Navigations-App weist Blinden den Weg

Blinde tun sich im Stadtverkehr schwer – besonders auf unbekanntem Terrain. Eine neue Verkehrs-App kann sie lotsen. Wer das System privat nutzen will, braucht aber Geduld.

Ein verkabelter Mann mit Stock läuft auf dem Gehsteig. Er bleibt an einer Ampel stehen. Bei Grün überquert er die Straße. An sich normal. Doch Gerhard Renzel ist absolut blind. Dennoch steuert er zielsicher durch Braunschweig. Denn Renzel ist Testperson für eine neue Handy-App für blinde Menschen.

Das System Inmobs navigiert Blinde durch den Straßenverkehr. Eine elektronische Frauenstimme gibt Renzel Anweisungen. “Ein Fahrradweg läuft parallel”, sagt die Stimme. Renzel weiß Bescheid. Mit seinem Langstock ertastet er den Radweg und meidet ihn dann. Wer will schon mit einem Radler kollidieren.

Smartphone-Anwendung mit GPS-Ortung

Die neue App wurde unter anderem von Forschern der Technischen Universität Braunschweig konzipiert. Drei Jahre lang wurde mit Unterstützung des Bundeswirtschaftsministeriums getüftelt. Am Dienstag stellten die Wissenschaftler um Koordinator Steffen Axer das Projekt in Braunschweig vor.

Die sprechende Smartphone-App funktioniert im Grunde wie ein Navigationsgerät – nur genauer. Die Position des Anwenders kann im besten Fall auf bis zu einen Meter genau angeben werden, bislang liege die Genauigkeit bei 15 bis 20 Meter, sagt Axer.
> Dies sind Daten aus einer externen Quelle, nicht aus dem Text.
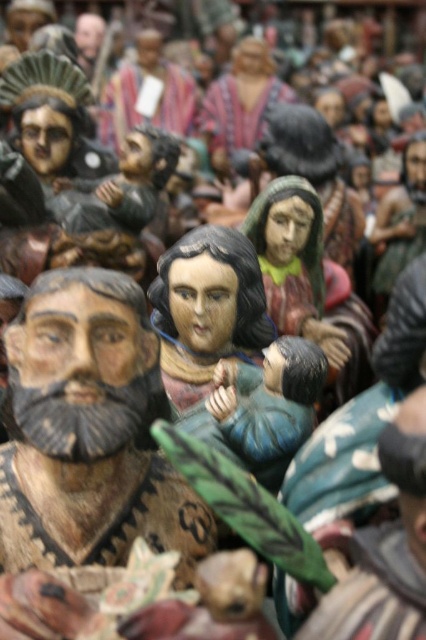 Question: Among these points, which one is nearest to the camera?

Choices:
 (A) (206, 513)
 (B) (267, 321)

Answer: (A)

Question: Is wooden statue at center in front of wooden figure at center?

Choices:
 (A) no
 (B) yes

Answer: (A)

Question: Does wooden statue at center appear on the right side of wooden figure at center?

Choices:
 (A) yes
 (B) no

Answer: (A)

Question: Among these objects, which one is nearest to the camera?

Choices:
 (A) wooden statue at center
 (B) wooden figure at center

Answer: (B)

Question: Can you confirm if wooden statue at center is positioned above wooden figure at center?

Choices:
 (A) no
 (B) yes

Answer: (B) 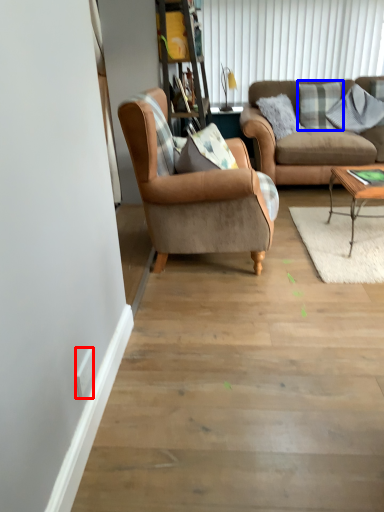 Question: Which object is closer to the camera taking this photo, power outlet (highlighted by a red box) or pillow (highlighted by a blue box)?

Choices:
 (A) power outlet
 (B) pillow

Answer: (A) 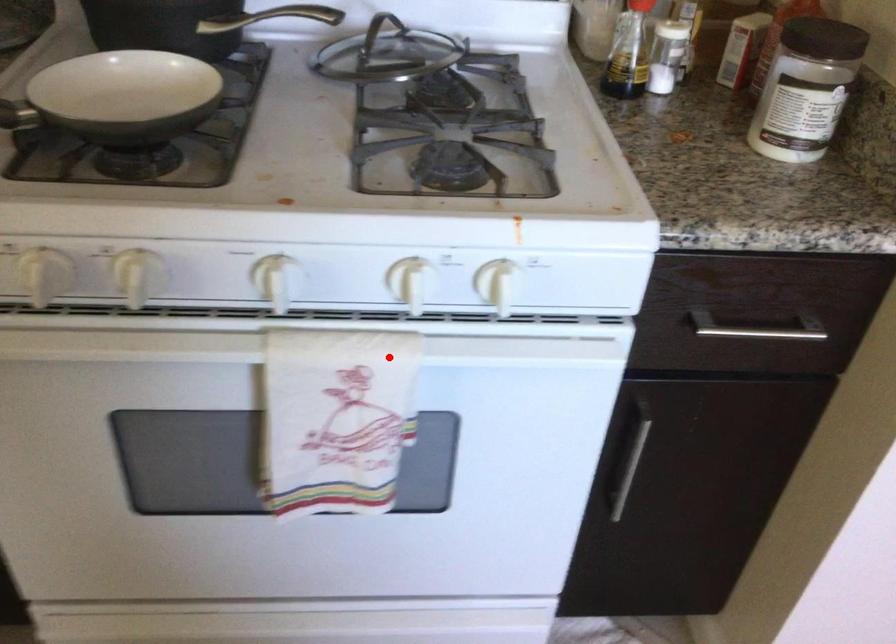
Dazu muss der Benutzer einen speziellen GPS-Empfänger am Arm tragen, der besser ist als seine Verwandten in Smartphones oder Navis.

Defizite bei herkömmlichen Navigationssystemen

Die App sagt auch an, wann eine Ampel auf Grün geschaltet hat, ob der Bordstein abgesenkt oder wie weit es auf die andere Straßenseite ist. App-Tester Renzel ist Verkehrsexperte beim Deutschen Blinden- und Sehbehindertenverband (DBSV) und schon bei der Entwicklung der App mit im Boot gewesen. Seinen Angaben zufolge sind bisherige elektronische Verkehrs-Navigationen für Blinde viel unpräziser. “Die sind wegen ihrer Ungenauigkeit auch gefährlich.”

Noch ist das System für die meisten Blinden aber Zukunftsmusik. “Es ist nicht massentauglich”, sagt Axer. Die App braucht aufbereitete Digitalkarten. Das sei im Moment noch ein aufwendiger Prozess.

Bislang gibt es erst eine vier Quadratkilometer große Testzone. Ampeln müssen speziell umgerüstet sein, damit sie mit dem Handy kommunizieren können. “Wir haben den Grundstein gelegt”, sagt Axer. Wann das System allgemein verfügbar sein könnte, dazu will er keine Prognose abgeben.